In the ‘global village’ there seem to be no neighbours and other people are just so much economic fodder. It could be very different. Levinas writes in one of his more straight-forward statements: ‘The Torah teaches: the closer you get to the other, the greater your responsibility towards him becomes’ (1994, p.30). Fortunately, in recent years, this alternative understanding has been emerging in the Fairtrade movement, in particular, which has been developing a framework for ethical conduct towards the small-producers of our staple imports, bananas, coffee, tea, chocolate and sugar – all of whom are vulnerable in today’s global market. Nevertheless there is a long way to go before our increasingly close contact with other people within the global village becomes regulated by a code of ethics, rooted in a sense of responsibility towards others.
Of course, in the ‘global village’, there are, yet, different ‘villages’, different peoples – and even in the different ‘villages’, strangers arrive from other places. Jewish teaching exhorts us to act ethically towards neighbour and stranger alike, but, again and again we fail to do this – and it’s not just that most Jews focus on our own, rather than on others. Interestingly, while there are some Jews, who only feel obligated towards fellow Jews, there are other Jews, who feel a sense of responsibility only towards non-Jews. But actually this crude dichotomy of mutually exclusive fidelities doesn’t do justice to the more fundamental matter: Ultimately, the choice is not between supporting your own, or reaching out to others; the challenge before us all is to acknowledge the other altogether; to acknowledge that everyone – neighbour, stranger, beloved partner, relative and friend alike – is another person; their own person.
When Levinas speaks of the other, he understands that for the self, everyone else is ‘other’. The legislation we find in Leviticus 19 is an ethical code concerned with governing our relationships with all others – both fellow Israelites and sojourners. But if we focus only on the details, the particular rules regulating economic behaviour and the treatment of vulnerable and marginal groups, and so on, it is easy to miss the raison d’etre. We read at the beginning of the chapter – which is also the beginning of the parashah, the portion, K’doshim (:1-2):
The Eternal Spoke to Moses, saying: / Speak to all the congregation of the Israelites and say to them: You shall be holy, for I the Eternal your God, am holy – k’doshim tihyu ki kadosh Ani Adonai Eloheichem.

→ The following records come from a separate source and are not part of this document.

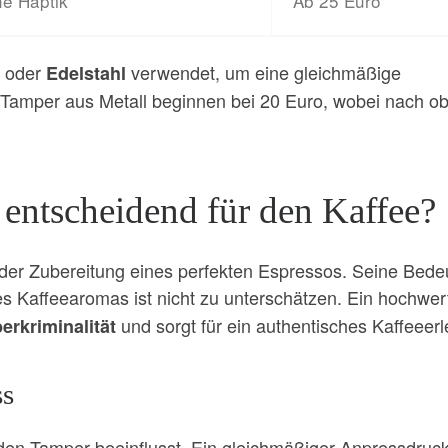
he Haptik
Ab 25 Euro
m oder
verwendet, um eine gleichmäßige
Edelstahl
 Tamper aus Metall beginnen bei 20 Euro, wobei nach o
entscheidend für den Kaffee?
i der Zubereitung eines perfekten Espressos. Seine Bed
s Kaffeearomas ist nicht zu unterschätzen. Ein hochwer
und sorgt für ein authentisches Kaffeeerl
erkriminalität
ss
den Tamper beeinflusst. Ein gleichmäßiger Anpressdruc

We are called to imitate the Eternal One – but what does this really mean? And how is it possible? After all, the Eternal, by definition, is radically different from us – absolutely other. How can we be like the Eternal One? For Levinas, God is utterly other, and yet the Revelation of the Eternal that is at the heart of the Torah demonstrates that God ‘remains “uncontainable”, infinite, and yet still maintaining a relation’ (p.144). Revelation is the way that the Eternal comes into our lives. And it is this ‘relation’ that provides what Levinas describes as ‘a model in the non-indifference towards the other, in a responsibility towards him’ (ibid.). In other words, as God, the ultimate other, establishes a relation with us through Revelation, so we must be in relation to others. That’s what it means to ‘be holy’ as the Eternal One is ‘holy’. That is our most essential obligation; our responsibility as human beings – and that is how, in relation with the other, that each person becomes a ‘self’ (ibid.).
While Martin Buber speaks of the relation of Ich und Du – ‘I’ and ‘Thou’ –– Emmanuel Levinas speaks of the relation between ‘self’ and ‘other’ – and of the responsibility such a relation entails. For Levinas, the Eternal is the epitome of the other; it is in acknowledging the ultimate other that we can learn to acknowledge the otherness of other people – both those we feel are ‘like us’ – and those we feel are different from ‘us’. Essentially that is the value of a religious perspective – which in its simplest sense is just a way of being alive that acknowledges the other.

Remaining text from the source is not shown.